▶ [Exercise details]:
Only the opening lines of the listing, through the one with "कुछ निर्माता सीधे", are to be retyped, each exactly as it stands.

▶ [Data for analysis]:
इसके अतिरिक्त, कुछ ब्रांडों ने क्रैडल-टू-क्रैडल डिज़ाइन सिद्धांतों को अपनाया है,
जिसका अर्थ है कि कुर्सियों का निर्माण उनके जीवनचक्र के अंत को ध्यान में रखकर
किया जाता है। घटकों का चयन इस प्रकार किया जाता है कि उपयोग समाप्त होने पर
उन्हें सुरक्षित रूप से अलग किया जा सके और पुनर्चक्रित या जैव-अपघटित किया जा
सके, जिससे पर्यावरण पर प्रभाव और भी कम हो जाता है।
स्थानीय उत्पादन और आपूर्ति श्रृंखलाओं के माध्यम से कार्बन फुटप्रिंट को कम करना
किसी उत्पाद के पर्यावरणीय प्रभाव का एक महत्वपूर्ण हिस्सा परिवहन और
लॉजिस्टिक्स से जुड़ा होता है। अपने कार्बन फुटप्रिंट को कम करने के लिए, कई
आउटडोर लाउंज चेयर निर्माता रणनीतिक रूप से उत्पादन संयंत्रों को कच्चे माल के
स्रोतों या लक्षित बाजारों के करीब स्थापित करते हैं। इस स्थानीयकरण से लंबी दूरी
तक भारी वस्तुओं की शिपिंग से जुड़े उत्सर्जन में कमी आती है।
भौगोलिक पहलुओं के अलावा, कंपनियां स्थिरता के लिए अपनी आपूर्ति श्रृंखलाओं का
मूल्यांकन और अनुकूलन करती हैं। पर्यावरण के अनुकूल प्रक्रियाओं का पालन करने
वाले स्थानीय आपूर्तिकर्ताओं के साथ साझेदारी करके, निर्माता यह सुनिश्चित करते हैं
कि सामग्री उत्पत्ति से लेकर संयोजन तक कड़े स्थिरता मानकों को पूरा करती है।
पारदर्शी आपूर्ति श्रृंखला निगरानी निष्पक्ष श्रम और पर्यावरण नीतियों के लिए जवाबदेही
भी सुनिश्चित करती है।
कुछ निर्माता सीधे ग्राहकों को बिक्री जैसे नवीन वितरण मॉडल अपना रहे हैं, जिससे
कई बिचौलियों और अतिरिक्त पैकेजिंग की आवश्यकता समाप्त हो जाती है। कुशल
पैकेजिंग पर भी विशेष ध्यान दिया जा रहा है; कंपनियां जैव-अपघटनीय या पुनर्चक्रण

▶ [Answer to this exercise]:
इसके अतिरिक्त, कुछ ब्रांडों ने क्रैडल-टू-क्रैडल डिज़ाइन सिद्धांतों को अपनाया है,
जिसका अर्थ है कि कुर्सियों का निर्माण उनके जीवनचक्र के अंत को ध्यान में रखकर
किया जाता है। घटकों का चयन इस प्रकार किया जाता है कि उपयोग समाप्त होने पर
उन्हें सुरक्षित रूप से अलग किया जा सके और पुनर्चक्रित या जैव-अपघटित किया जा
सके, जिससे पर्यावरण पर प्रभाव और भी कम हो जाता है।
स्थानीय उत्पादन और आपूर्ति श्रृंखलाओं के माध्यम से कार्बन फुटप्रिंट को कम करना
किसी उत्पाद के पर्यावरणीय प्रभाव का एक महत्वपूर्ण हिस्सा परिवहन और
लॉजिस्टिक्स से जुड़ा होता है। अपने कार्बन फुटप्रिंट को कम करने के लिए, कई
आउटडोर लाउंज चेयर निर्माता रणनीतिक रूप से उत्पादन संयंत्रों को कच्चे माल के
स्रोतों या लक्षित बाजारों के करीब स्थापित करते हैं। इस स्थानीयकरण से लंबी दूरी
तक भारी वस्तुओं की शिपिंग से जुड़े उत्सर्जन में कमी आती है।
भौगोलिक पहलुओं के अलावा, कंपनियां स्थिरता के लिए अपनी आपूर्ति श्रृंखलाओं का
मूल्यांकन और अनुकूलन करती हैं। पर्यावरण के अनुकूल प्रक्रियाओं का पालन करने
वाले स्थानीय आपूर्तिकर्ताओं के साथ साझेदारी करके, निर्माता यह सुनिश्चित करते हैं
कि सामग्री उत्पत्ति से लेकर संयोजन तक कड़े स्थिरता मानकों को पूरा करती है।
पारदर्शी आपूर्ति श्रृंखला निगरानी निष्पक्ष श्रम और पर्यावरण नीतियों के लिए जवाबदेही
भी सुनिश्चित करती है।
कुछ निर्माता सीधे ग्राहकों को बिक्री जैसे नवीन वितरण मॉडल अपना रहे हैं, जिससे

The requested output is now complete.